When I think it'll be responded to well, I'll often deliberately misstate or poorly state or frame an idea, or deliberately misapply a principle or not fully extend a thought etc... in order to prompt my students into exploring the correct or complete thought. If they don't speak up on their own or catch me in it, I'll straight out ask them as I go "So, am I using this properly? Is there a better way? What if I did this... Was that earlier example wrong?"

Importantly, I always encourage... in fact, right up front I tell my students that I require them... to speak up if they think I'm wrong, or they have a different idea or different perspective, or a different experience.

HOWEVER... that doesn't work for all courses, or all students.

Different materials and subject matters lend themselves to different styles of instruction and presentation; and most critically, different students learn better with different styles and methods.

You MUST tailor your material, and your style, to your students, and the environment and requirements of that specific class.  

The Classroom Environment


Obviously, I work in non-traditional educational environments. I am not generally (though I have) teaching classes full of 10th graders.

My students are generally adults, who have at the very least, taken a lot of time out of their life to attend my class. Often, they have paid (or their employers have paid) several thousand dollars to attend. They tend to have an entirely different level of motivation and a different set of incentives, than other instruction environments.

Also, I tend to have my students for a minimum of two straight hours (for short talks given at conferences, demos at group events etc...), and frequently for 6-8 hours a day (sometimes even 10 or more hours per day), for two to five days (for professional education and training).

In this kind of environment, we get to go as broad and deep on the subject matter, as our time, and the amount of material we have to cover, allow; and what we cover is largely dictated by the desires and needs of the students.

In general, I like to start a bit later... I find that anything I teach before about 9:30am doesn't actually stick... so I keep the first part of each morning light, or I make it review and freeform Q&A from the day before... or introductions and personal stories on the first day.

We get up and move around at least once an hour, for enough time to go to the bathroom, and get a drink, have a snack... then, refreshed, we get back down to the material with renewed focus.

The same for lunch, particularly if I can get it catered in. We get up, move around, eat, talk to each other, get to know each other and share experiences... and we relax, and try to enjoy our time.

It's critical for both you, AND your students, to take time to relax, and decompress, and get comfortable, throughout the day. Stay hydrated, keep your blood sugar right, and your electrolytes right. Avoid getting stiff, and avoid strain headaches. You will be more efficient and more effective, covering more material with greater comprehension and retention, if you are relaxed and comfortable.

Then, at the end of the day, I don't like to try to teach the material up to the bell. I always like to give at LEAST the last half hour as a freeform Q&A and review of anything the students want.

So yes... it's a different environment than a typical secondary education classroom...

That said, I think that professional trainers and educators, have some valuable insights and experiences to offer in improving secondary and university education.

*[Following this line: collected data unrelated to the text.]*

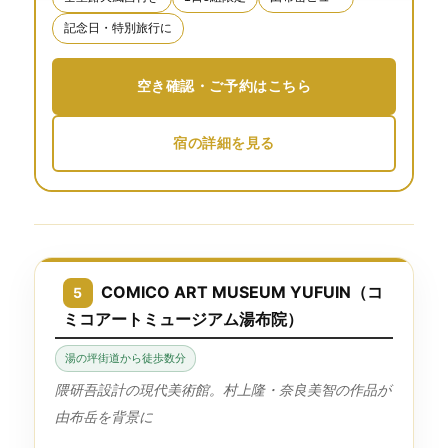
記念日・特別旅行に
空き確認・ご予約はこちら
宿の詳細を見る
COMICO ART MUSEUM YUFUIN（コ
5
ミコアートミュージアム湯布院）
湯の坪街道から徒歩数分
隈研吾設計の現代美術館。村上隆・奈良美智の作品が
由布岳を背景に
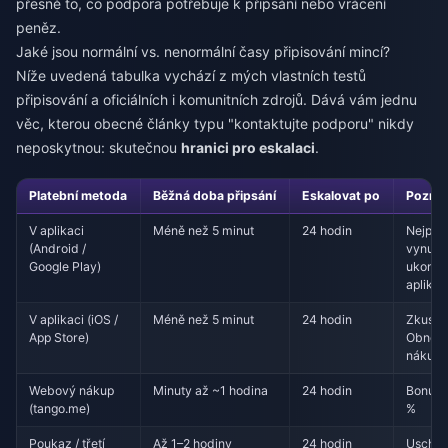
přesně to, co podpora potřebuje k připsání nebo vrácení
peněz.
Jaké jsou normální vs. nenormální časy připisování mincí?
Níže uvedená tabulka vychází z mých vlastních testů
připisování a oficiálních i komunitních zdrojů. Dává vám jednu
věc, kterou obecné články typu "kontaktujte podporu" nikdy
neposkytnou: skutečnou
hranici pro eskalaci
.
Platební metoda
Běžná doba připsání
Eskalovat po
Pozná
V aplikaci
Méně než 5 minut
24 hodin
Nejprv
(Android /
vynuc
Google Play)
ukonče
aplikac
V aplikaci (iOS /
Méně než 5 minut
24 hodin
Zkuste
App Store)
Obnovi
nákup
Webový nákup
Minuty až ~1 hodina
24 hodin
Bonus 
(tango.me)
%
Poukaz / třetí
Až 1–2 hodiny
24 hodin
Uschove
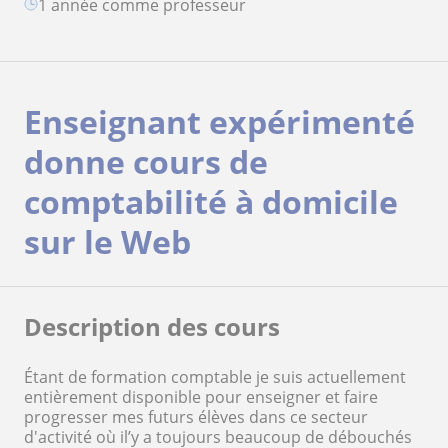
1 année comme professeur
Enseignant expérimenté
donne cours de
comptabilité à domicile
sur le Web
Description des cours
Étant de formation comptable je suis actuellement
entièrement disponible pour enseigner et faire
progresser mes futurs élèves dans ce secteur
d'activité où il’y a toujours beaucoup de débouchés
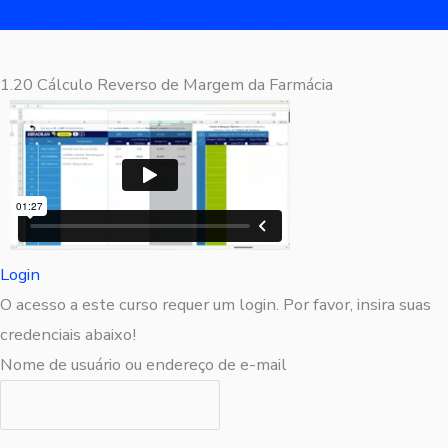
1.20 Cálculo Reverso de Margem da Farmácia
1.20 Cálculo Reverso de Margem da Farmácia
Login
O acesso a este curso requer um login. Por favor, insira suas
credenciais abaixo!
Nome de usuário ou endereço de e-mail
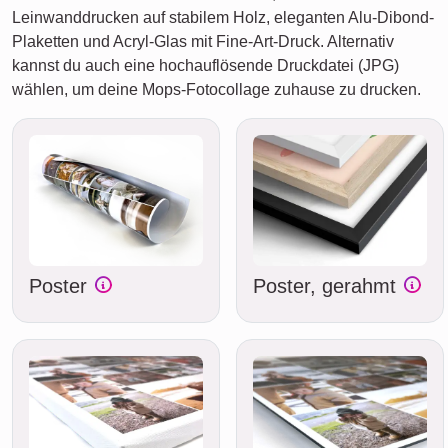
Leinwanddrucken auf stabilem Holz, eleganten Alu-Dibond-
Plaketten und Acryl-Glas mit Fine-Art-Druck. Alternativ
kannst du auch eine hochauflösende Druckdatei (JPG)
wählen, um deine Mops-Fotocollage zuhause zu drucken.
Poster
Poster, gerahmt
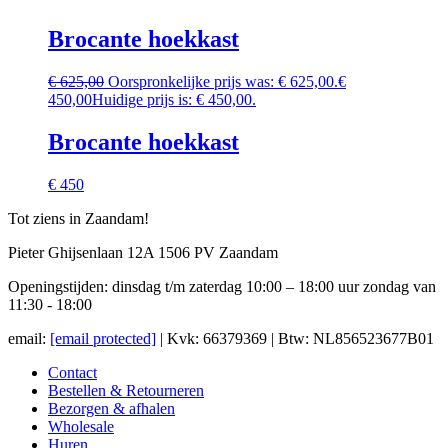
Brocante hoekkast
€
625,00
Oorspronkelijke prijs was: € 625,00.
€
450,00
Huidige prijs is: € 450,00.
Brocante hoekkast
€ 450
Tot ziens in Zaandam!
Pieter Ghijsenlaan 12A 1506 PV Zaandam
Openingstijden: dinsdag t/m zaterdag 10:00 – 18:00 uur zondag van
11:30 - 18:00
email:
[email protected]
| Kvk: 66379369 | Btw: NL856523677B01
Contact
Bestellen & Retourneren
Bezorgen & afhalen
Wholesale
Huren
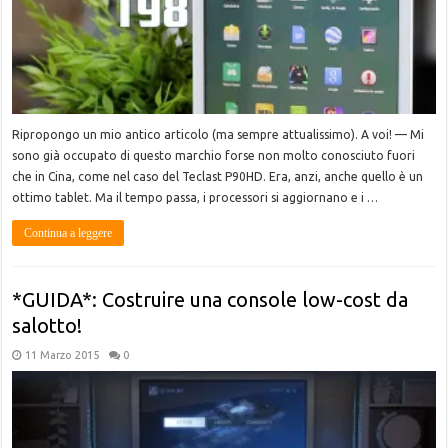
Ripropongo un mio antico articolo (ma sempre attualissimo). A voi! — Mi
sono già occupato di questo marchio forse non molto conosciuto fuori
che in Cina, come nel caso del Teclast P90HD. Era, anzi, anche quello è un
ottimo tablet. Ma il tempo passa, i processori si aggiornano e i …
Continua a leggere
*GUIDA*: Costruire una console low-cost da
salotto!
11 Marzo 2015
0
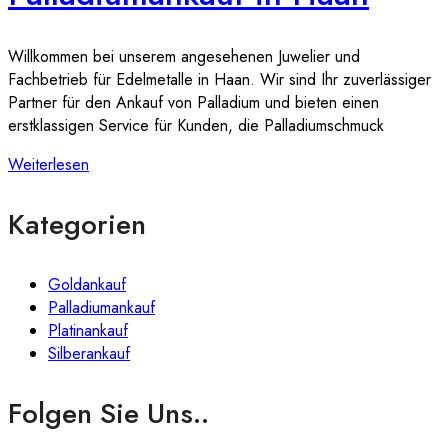
Willkommen bei unserem angesehenen Juwelier und
Fachbetrieb für Edelmetalle in Haan. Wir sind Ihr zuverlässiger
Partner für den Ankauf von Palladium und bieten einen
erstklassigen Service für Kunden, die Palladiumschmuck
Weiterlesen
Kategorien
Goldankauf
Palladiumankauf
Platinankauf
Silberankauf
Folgen Sie Uns..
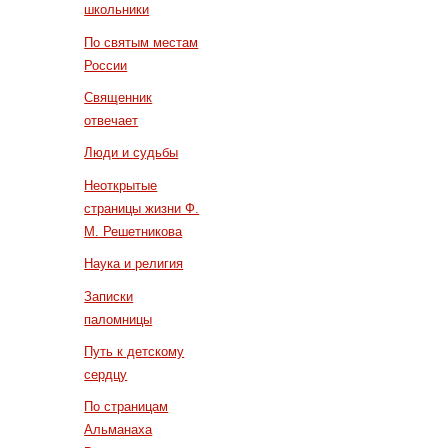
школьники
По святым местам
России
Священник
отвечает
Люди и судьбы
Неоткрытые
страницы жизни Ф.
М. Решетникова
Наука и религия
Записки
паломницы
Путь к детскому
сердцу
По страницам
Альманаха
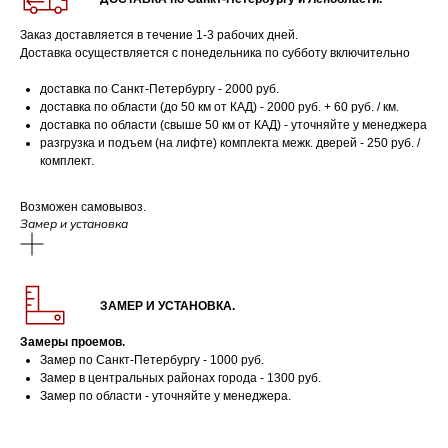
Заказ доставляется в течение 1-3 рабочих дней.
Доставка осуществляется с понедельника по субботу включительно
доставка по Санкт-Петербургу - 2000 руб.
доставка по области (до 50 км от КАД) - 2000 руб. + 60 руб. / км.
доставка по области (свыше 50 км от КАД) - уточняйте у менеджера
разгрузка и подъем (на лифте) комплекта межк. дверей - 250 руб. /
комплект.
Возможен самовывоз.
Замер и установка
ЗАМЕР И УСТАНОВКА.
Замеры проемов.
Замер по Санкт-Петербургу - 1000 руб.
Замер в центральных районах города - 1300 руб.
Замер по области - уточняйте у менеджера.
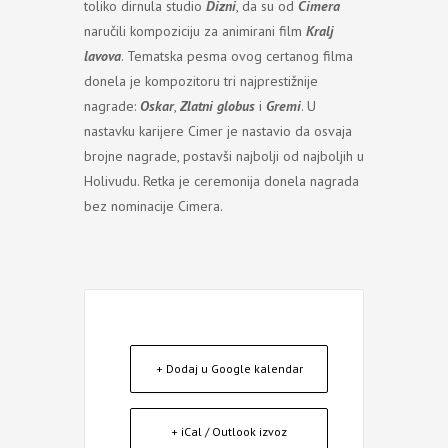
toliko dirnula studio
Dizni
, da su od
Cimera
naručili kompoziciju za animirani film
Kralj
lavova
. Tematska pesma ovog certanog filma
donela je kompozitoru tri najprestižnije
nagrade:
Oskar
,
Zlatni globus
i
Gremi
. U
nastavku karijere Cimer je nastavio da osvaja
brojne nagrade, postavši najbolji od najboljih u
Holivudu. Retka je ceremonija donela nagrada
bez nominacije Cimera.
+ Dodaj u Google kalendar
+ iCal / Outlook izvoz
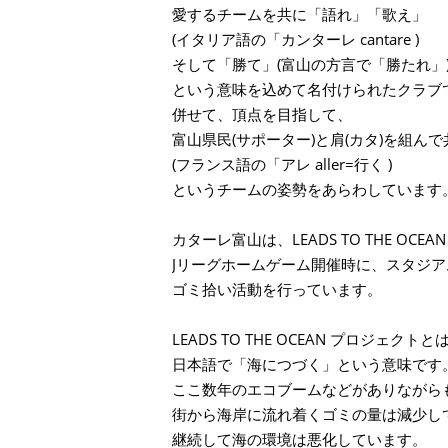
愛するチームを共に「語れ」「歌え」
(イタリア語の「カンターレ cantare )
そして「勝て」(富山の方言で「勝たれ」
という意味を込めて名付けられたクラブ
併せて、頂点を目指して、
富山県民(サポーター)と肩(カタ)を組んで
(フランス語の「アレ aller=行く )
というチームの姿勢をあらわしています
カターレ富山は、LEADS TO THE OCE
Jリーグホームゲーム開催時に、スタジ
ゴミ拾い活動を行っています。
LEADS TO THE OCEAN プロジェクトと
日本語で「海につづく」という意味です
ここ数年のエコブームなどがありながら
街から海岸に流れ着くゴミの量は減少し
継続して海の環境は悪化しています。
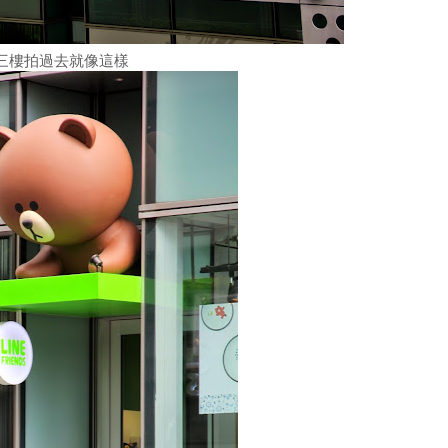
三樓拍過去就像這樣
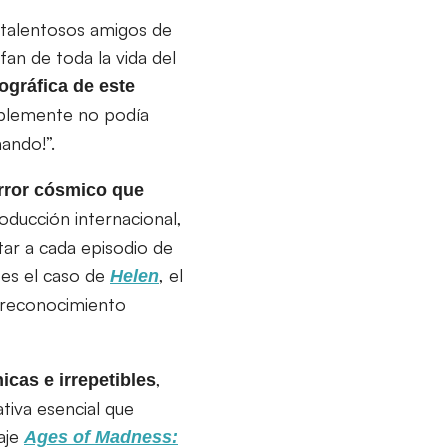
 talentosos amigos de
an de toda la vida del
ográfica de este
plemente no podía
ando!”.
rror cósmico que
oducción internacional,
tar a cada episodio de
l es el caso de
, el
Helen
 reconocimiento
,
icas e irrepetibles
tiva esencial que
raje
Ages of Madness:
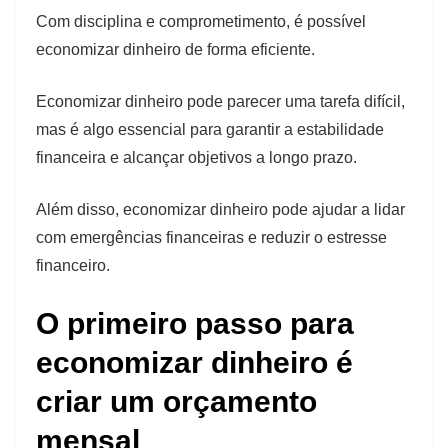
Com disciplina e comprometimento, é possível
economizar dinheiro de forma eficiente.
Economizar dinheiro pode parecer uma tarefa difícil,
mas é algo essencial para garantir a estabilidade
financeira e alcançar objetivos a longo prazo.
Além disso, economizar dinheiro pode ajudar a lidar
com emergências financeiras e reduzir o estresse
financeiro.
O primeiro passo para
economizar dinheiro é
criar um orçamento
mensal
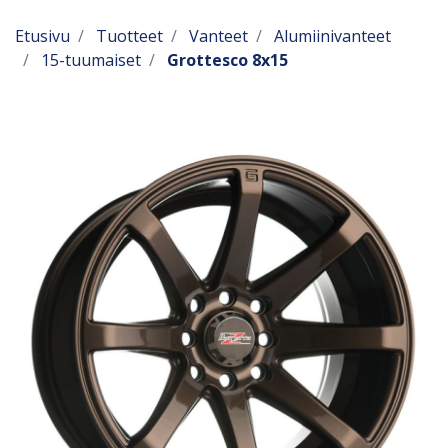
Etusivu
Tuotteet
Vanteet
Alumiinivanteet
15-tuumaiset
Grottesco 8x15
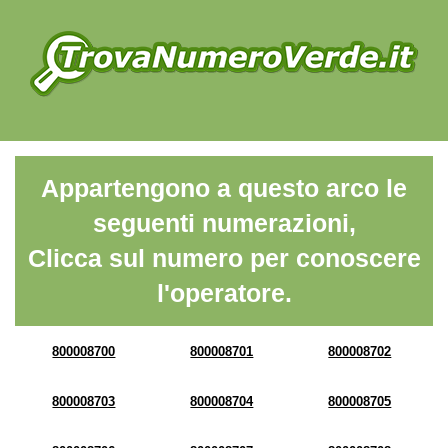
Appartengono a questo arco le
seguenti numerazioni,
Clicca sul numero per conoscere
l'operatore.
800008700
800008701
800008702
800008703
800008704
800008705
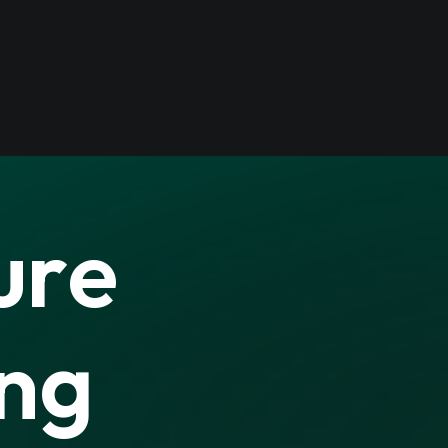
u
r
e
n
g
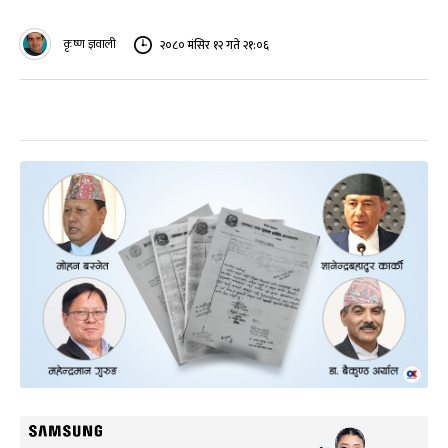
कृष्ण ज्ञवाली
२०८० मंसिर १२ गते २१:०६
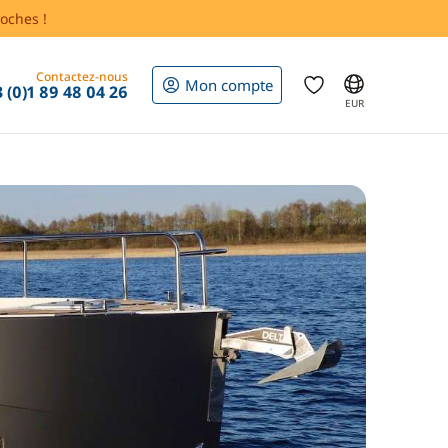
oches !
Contactez-nous
Mon compte
 (0)1 89 48 04 26
EUR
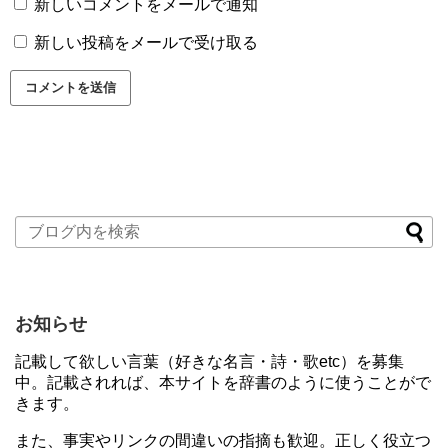
新しいコメントをメールで通知
新しい投稿をメールで受け取る
お知らせ
記載して欲しい言葉（好きな名言・詩・歌etc）を募集
中。記載されれば、本サイトを辞書のように使うことがで
きます。
また、事実やリンクの間違いの指摘も歓迎。正しく役立つ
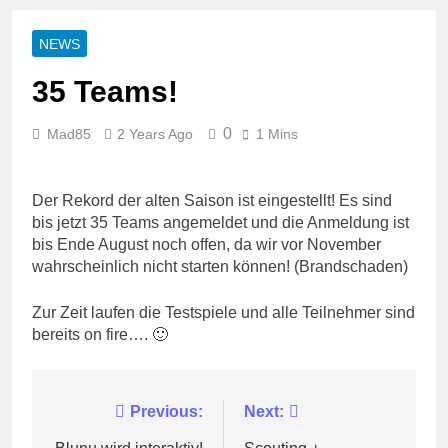
NEWS
35 Teams!
0
Mad85
2 Years Ago
1 Mins
Der Rekord der alten Saison ist eingestellt! Es sind
bis jetzt 35 Teams angemeldet und die Anmeldung ist
bis Ende August noch offen, da wir vor November
wahrscheinlich nicht starten können! (Brandschaden)
Zur Zeit laufen die Testspiele und alle Teilnehmer sind
bereits on fire…. 🙂
Post
Previous:
Next:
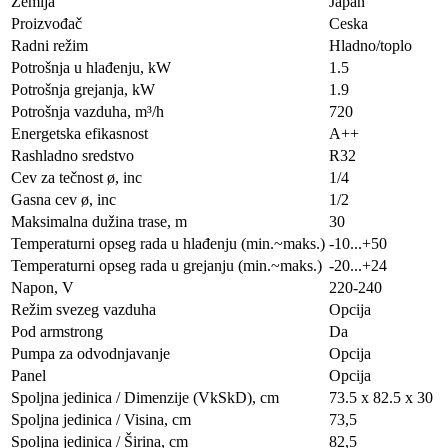
Zemlja
Japan
Proizvođač
Ceska
Radni režim
Hladno/toplo
Potrošnja u hlađenju, kW
1.5
Potrošnja grejanja, kW
1.9
Potrošnja vazduha, m³/h
720
Energetska efikasnost
A++
Rashladno sredstvo
R32
Cev za tečnost ø, inc
1/4
Gasna cev ø, inc
1/2
Maksimalna dužina trase, m
30
Temperaturni opseg rada u hlađenju (min.~maks.)
-10...+50
Temperaturni opseg rada u grejanju (min.~maks.)
-20...+24
Napon, V
220-240
Režim svezeg vazduha
Opcija
Pod armstrong
Da
Pumpa za odvodnjavanje
Opcija
Panel
Opcija
Spoljna jedinica / Dimenzije (VkSkD), сm
73.5 x 82.5 x 30
Spoljna jedinica / Visina, сm
73,5
Spoljna jedinica / Širina, сm
82,5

The Detail Stuff... Technique and Technicalities


Preparation

The most important thing, is to be prepared. You don't have to be a total expert on the material to teach a class in it, but you do have to know it, understand it, and prepare yourself with it (and with additional supporting material).

When I'm fully prepared for a class, I can be much more comfortable, extemporaneous, I can explain things better in a more engaging way, and I can change things up when it is necessary to, or when the class feels like that's where it's going etc...

Preparation allows me to be flexible, to be interesting, to be funny, to be personal, to be engaging; and lack of it, prevents these things... or makes them much harder...

...Or worst of all, makes them all there is, and no-one learns anything; except how good you are at vamping, or how well you can monologue at them off the printed materials.

Know not just the material you're teaching, but the history of it, the reasons and motivations behind it... how it got to be the way it is now. Understand the context of it, and how it will impact your students.

Even if all of this is not part of the class, people may ask questions about it, and again, knowing this stuff, and being prepared for it, will help you explain things better.

Personality

It's important to allow yourself to show through in the material. Be flexible. Use humor. Be personal. Change it up. Use personal examples and personal stories (when appropriate). If you don't have personal stories, use anecdotes from others, but make them real, personal, relatable...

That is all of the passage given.